Money, though, is only one side of the equation -- when it comes to getting votes, McCain's enemies may be at least as helpful, including those from his own party. When those on the right wing of the party question his conservative credentials and complain about his defiance of Republican positions on such issues as global warming, it makes him more appealing than ever to America's political center.

The list of issues where McCain's deviance from party orthodoxy may help him in a general election is long. Some Republicans accuse him of being faint-hearted because he wants to close down the prison at Guantanamo and rejects torture as an interrogation method. But it's a position which makes him all the more attractive to millions of voters. Other Republicans blast McCain for voting against the tax cuts pushed through by the Bush Administration. But his reasoning for doing so -- a desire to avoid skyrocketing American debt -- has been accepted by many.

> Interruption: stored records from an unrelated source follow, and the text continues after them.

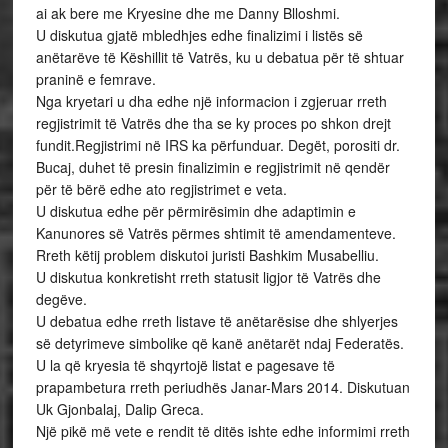
ai ak bere me Kryesine dhe me Danny Blloshmi.
U diskutua gjatë mbledhjes edhe finalizimi i listës së
anëtarëve të Këshillit të Vatrës, ku u debatua për të shtuar
praninë e femrave.
Nga kryetari u dha edhe një informacion i zgjeruar rreth
regjistrimit të Vatrës dhe tha se ky proces po shkon drejt
fundit.Regjistrimi në IRS ka përfunduar. Degët, porositi dr.
Bucaj, duhet të presin finalizimin e regjistrimit në qendër
për të bërë edhe ato regjistrimet e veta.
U diskutua edhe për përmirësimin dhe adaptimin e
Kanunores së Vatrës përmes shtimit të amendamenteve.
Rreth këtij problem diskutoi juristi Bashkim Musabelliu.
U diskutua konkretisht rreth statusit ligjor të Vatrës dhe
degëve.
U debatua edhe rreth listave të anëtarësise dhe shlyerjes
së detyrimeve simbolike që kanë anëtarët ndaj Federatës.
U la që kryesia të shqyrtojë listat e pagesave të
prapambetura rreth periudhës Janar-Mars 2014. Diskutuan
Uk Gjonbalaj, Dalip Greca.
Një pikë më vete e rendit të ditës ishte edhe informimi rreth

The Dispassionate Conservative

In short, whether the Republicans like it or not, their candidate does not -- in contrast to the Republican candidates who have fallen by the wayside -- blindly follow the party line. He is a conservative, but not a Cold Warrior. He is old, but not old-fashioned. This is a candidate who thinks for himself.

But perhaps McCain's most valuable support comes from the left side of America's political spectrum -- from Hillary Clinton and Barack Obama. The two candidates for the Democratic presidential nomination continue to battle it out in their neck-and-neck race. Indeed, the race has the potential for extending well into the summer -- a prospect that brings tears of joy to the eyes of the Republicans.

Neither of the two Democrats has had much luck attracting voters away from each other. Obama has failed to make inroads among Clinton supporters she has likewise found little success luring his followers to her cause. But however the contest ends, the wounds are likely to stick around for a while -- no matter how often Democrats insist they will heal immediately.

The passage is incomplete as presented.